A hospital chaplain provides spiritual support in the hospital environment to patients, hospital staff, and family members. In the case of hospitals affiliated with a specific religious denomination, such as Catholic hospitals, the chaplain usually represents the same denomination, while other hospitals can choose chaplains from a variety of backgrounds. Many hospitals stress that although their chaplains belong to specific religious groups, the spiritual services provided are interfaith, meaning that people of all religious faiths will be respected, and that additional religious officiants can be provided upon request.
Chaplains can be found working in a number of environments. They may be fully ordained, as in the case of priests, pastors, and rabbis, or they may simply have received some training. Chaplainacy is often associated specifically with Christianity, but members of other faiths can and do act as chaplains.
In the case of a hospital chaplain, the chaplain works a shift in the hospital, often walking the halls to connect with people who might need spiritual support. He or she provides assistance for members of the staff who may be struggling with religious issues, and religious counseling is also offered to patients and family members. This person may lead religious services in the hospital's chapel or in patient rooms, and services such as Communion may also be offered.

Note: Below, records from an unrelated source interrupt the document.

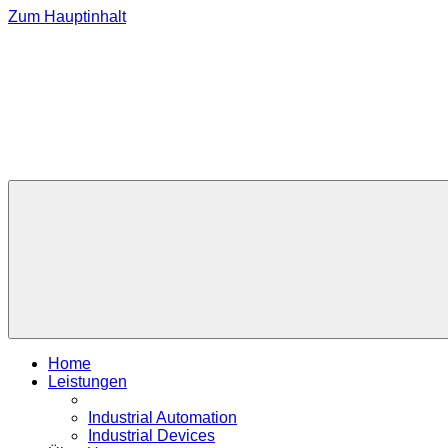
Zum Hauptinhalt
Home
Leistungen
Industrial Automation
Industrial Devices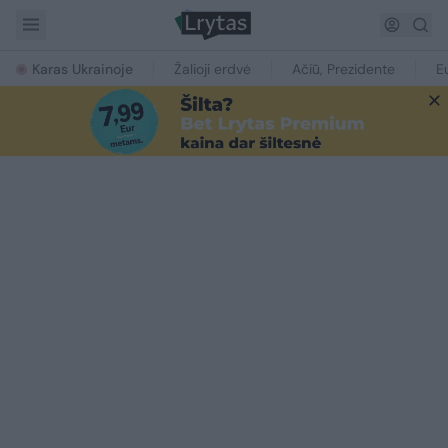
Karas Ukrainoje
Žalioji erdvė
Ačiū, Prezidente
E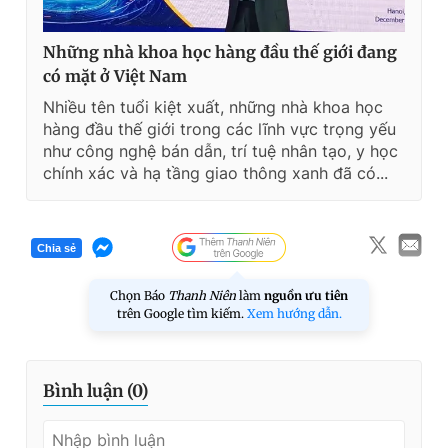
Những nhà khoa học hàng đầu thế giới đang
có mặt ở Việt Nam
Nhiều tên tuổi kiệt xuất, những nhà khoa học
hàng đầu thế giới trong các lĩnh vực trọng yếu
như công nghệ bán dẫn, trí tuệ nhân tạo, y học
chính xác và hạ tầng giao thông xanh đã có...
Chia sẻ
Chọn Báo
Thanh Niên
làm
nguồn ưu tiên
trên Google tìm kiếm.
Xem hướng dẫn.
Bình luận (
0
)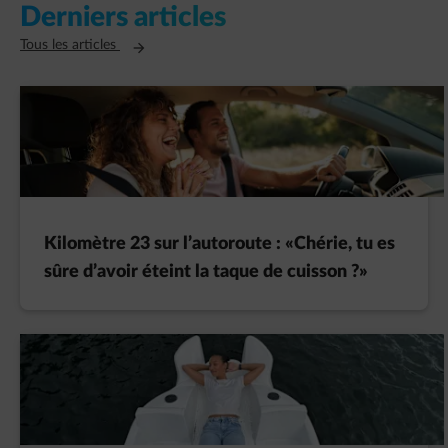
Derniers articles
Ouvre un nouvel onglet
Tous les articles
Kilomètre 23 sur l’autoroute : «Chérie, tu es
sûre d’avoir éteint la taque de cuisson ?»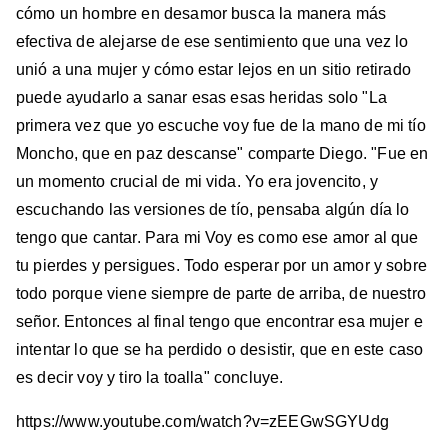
cómo un hombre en desamor busca la manera más
efectiva de alejarse de ese sentimiento que una vez lo
unió a una mujer y cómo estar lejos en un sitio retirado
puede ayudarlo a sanar esas esas heridas solo "La
primera vez que yo escuche voy fue de la mano de mi tío
Moncho, que en paz descanse" comparte Diego. "Fue en
un momento crucial de mi vida. Yo era jovencito, y
escuchando las versiones de tío, pensaba algún día lo
tengo que cantar. Para mi Voy es como ese amor al que
tu pierdes y persigues. Todo esperar por un amor y sobre
todo porque viene siempre de parte de arriba, de nuestro
señor. Entonces al final tengo que encontrar esa mujer e
intentar lo que se ha perdido o desistir, que en este caso
es decir voy y tiro la toalla" concluye.
https://www.youtube.com/watch?v=zEEGwSGYUdg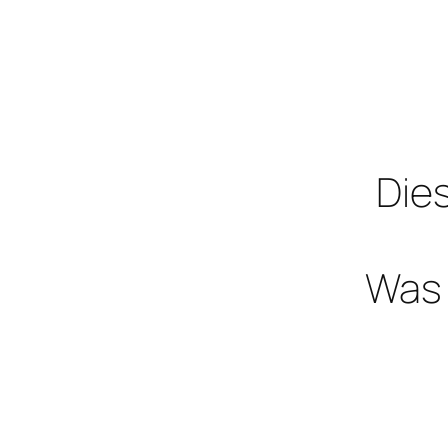
Dies
Was 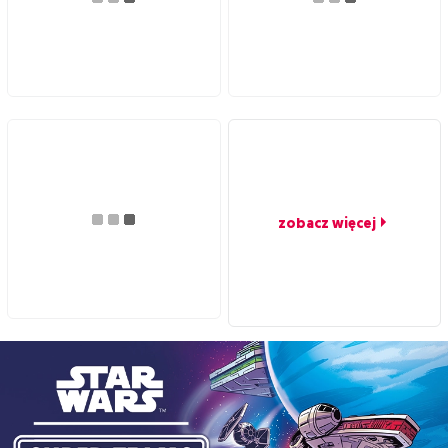
zobacz więcej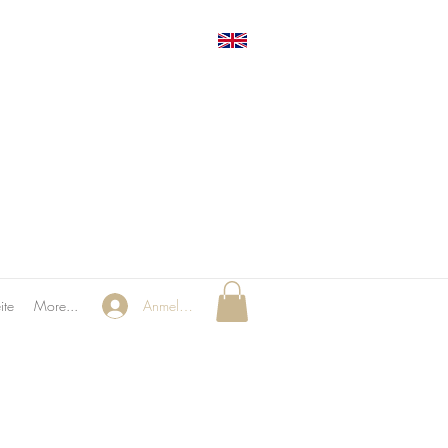
ite
More...
Anmelden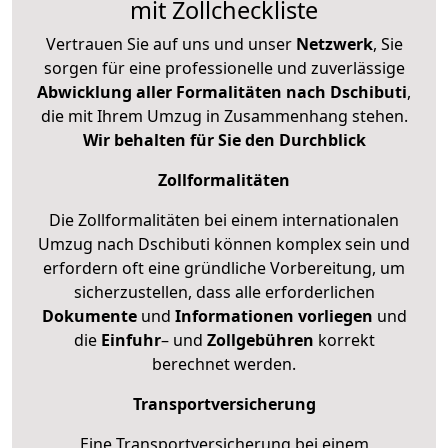
mit Zollcheckliste
Vertrauen Sie auf uns und unser
Netzwerk
, Sie
sorgen für eine professionelle und zuverlässige
Abwicklung aller Formalitäten nach Dschibuti
,
die mit Ihrem Umzug in Zusammenhang stehen.
Wir behalten für Sie den Durchblick
Zollformalitäten
Die Zollformalitäten bei einem internationalen
Umzug nach Dschibuti können komplex sein und
erfordern oft eine gründliche Vorbereitung, um
sicherzustellen, dass alle erforderlichen
Dokumente
und
Informationen
vorliegen
und
die
Einfuhr
– und
Zollgebühren
korrekt
berechnet werden.
Transportversicherung
Eine Transportversicherung bei einem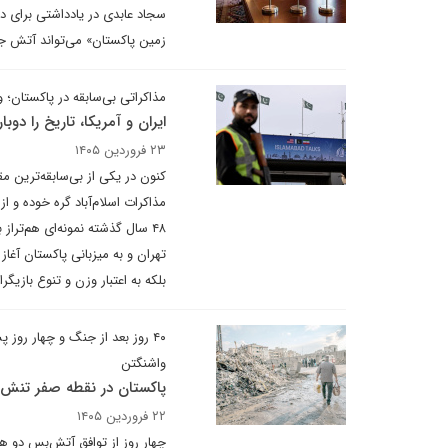
سجاد عابدی در یادداشتی برای د
زمین پاکستان» می‌تواند آتش ج
مذاکراتی بی‌سابقه در پاکستان؛ 
ایران و آمریکا، تاریخ را دوب
۲۳ فروردین ۱۴۰۵
کنون در یکی از بی‌سابقه‌ترین 
مذاکرات اسلام‌آباد گره خوده و 
بلکه به اعتبار وزن و تنوع بازیگ
۴۰ روز بعد از جنگ و چهار رو
واشنگتن
پاکستان در نقطه صفر تنش
۲۲ فروردین ۱۴۰۵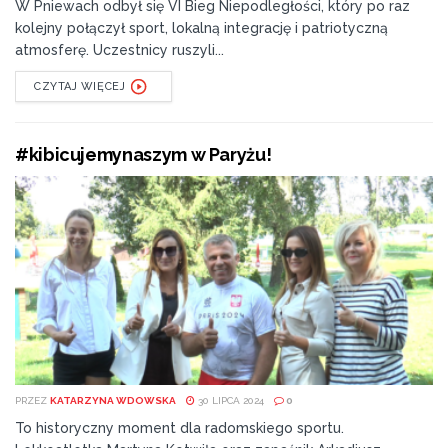
W Pniewach odbył się VI Bieg Niepodległości, który po raz
kolejny połączył sport, lokalną integrację i patriotyczną
atmosferę. Uczestnicy ruszyli...
CZYTAJ WIĘCEJ
#kibicujemynaszym w Paryżu!
PRZEZ
KATARZYNA WDOWSKA
30 LIPCA 2024
0
To historyczny moment dla radomskiego sportu.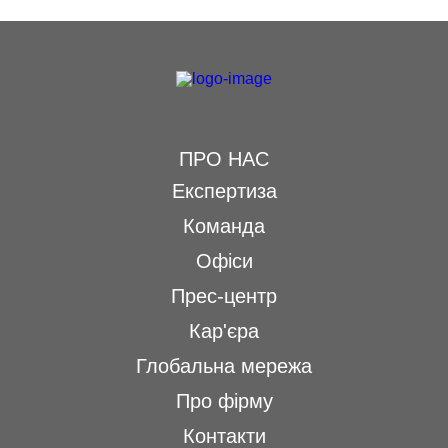
ПРО НАС
Експертиза
Команда
Офіси
Прес-центр
Кар'єра
Глобальна мережа
Про фірму
Контакти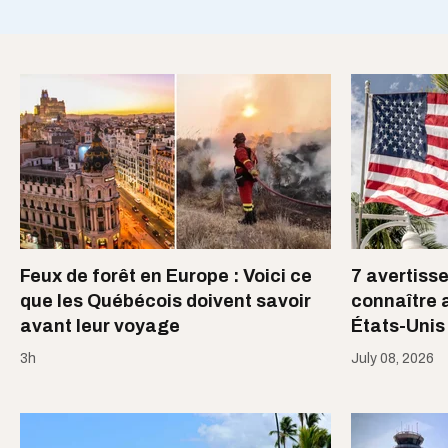
Feux de forêt en Europe : Voici ce
7 avertiss
que les Québécois doivent savoir
connaître 
avant leur voyage
États-Unis
3h
July 08, 2026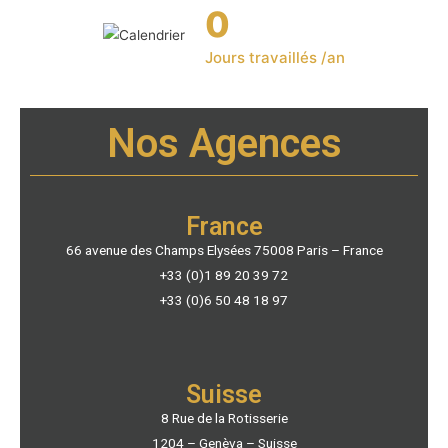
0
Jours travaillés /an
Nos Agences
France
66 avenue des Champs Elysées 75008 Paris – France
+33 (0)1 89 20 39 72
+33 (0)6 50 48 18 97
Suisse
8 Rue de la Rotisserie
1204 – Genèva – Suisse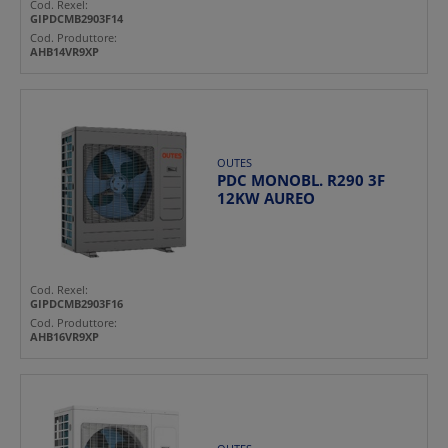
Cod. Rexel:
GIPDCMB2903F14
Cod. Produttore:
AHB14VR9XP
OUTES
PDC MONOBL. R290 3F
12KW AUREO
Cod. Rexel:
GIPDCMB2903F16
Cod. Produttore:
AHB16VR9XP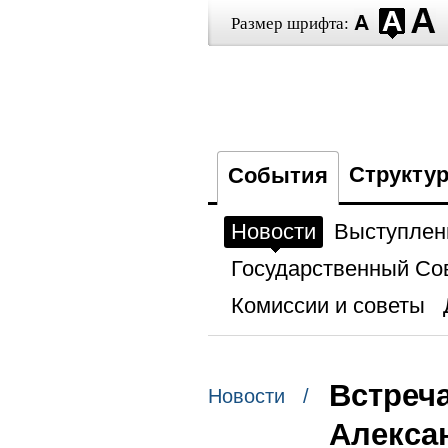
Размер шрифта:
Структу
События
Новости
Выступлен
Государственный Со
Комиссии и советы
Встреча
Новости /
Алекса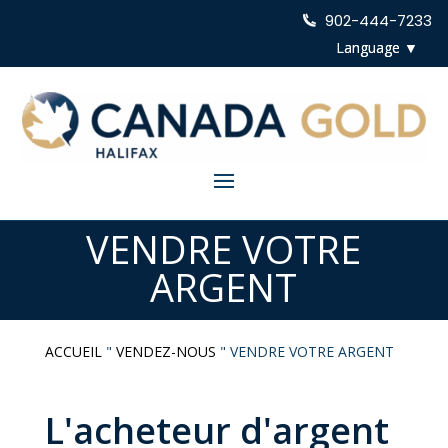
902-444-7233
VENDRE VOTRE
ARGENT
ACCUEIL
"
VENDEZ-NOUS
"
VENDRE VOTRE ARGENT
L'acheteur d'argent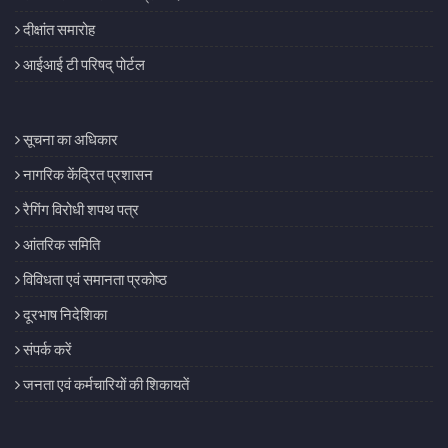
दीक्षांत समारोह
आईआई टी परिषद् पोर्टल
सूचना का अधिकार
नागरिक केंद्रित प्रशासन
रैगिंग विरोधी शपथ पत्र
आंतरिक समिति
विविधता एवं समानता प्रकोष्ठ
दूरभाष निदेशिका
संपर्क करें
जनता एवं कर्मचारियों की शिकायतें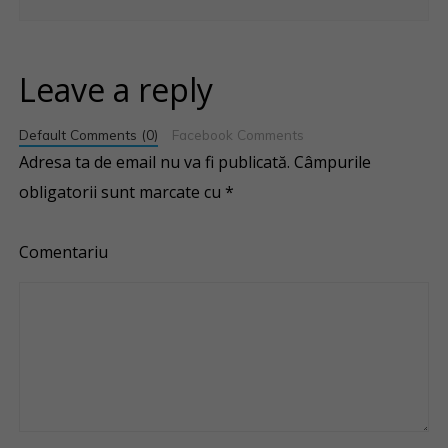
Leave a reply
Default Comments (0)
Facebook Comments
Adresa ta de email nu va fi publicată.
Câmpurile
obligatorii sunt marcate cu
*
Comentariu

Chaplains may only attend patients by request, or they may visit all patients in the hospital. Their goal is to provide spiritual support and counseling to help people who may be experiencing spiritual distress, and to bring in other religious practitioners if they are needed. For example, a Baptist chaplain might bring in a rabbi for a Jewish patient, or a Catholic priest for a Catholic patient. Nondenominational counseling is also available. Chaplains may also sit with dying patients and their families to provide support, and they counsel family members dealing with situations varying from sudden death to ethical struggles over organ donation.
In many cases, a hospital chaplain is affiliated with a professional organization of chaplains. Membership usually implies a minimum standard of religious education that has often been paired with special training in health care issues. In other instances, the chaplain may simply be a member of the local clergy who is brought in to a hospital to provide spiritual support by request.
Patients usually have the right to refuse the chaplain's services and to determine the degree of support and intervention provided by him or her. Some, for example, may appreciate a chaplain who acts as a patient advocate, while others may prefer a more hands-off approach in which the chaplain provides religious support but not medical advice or assistance.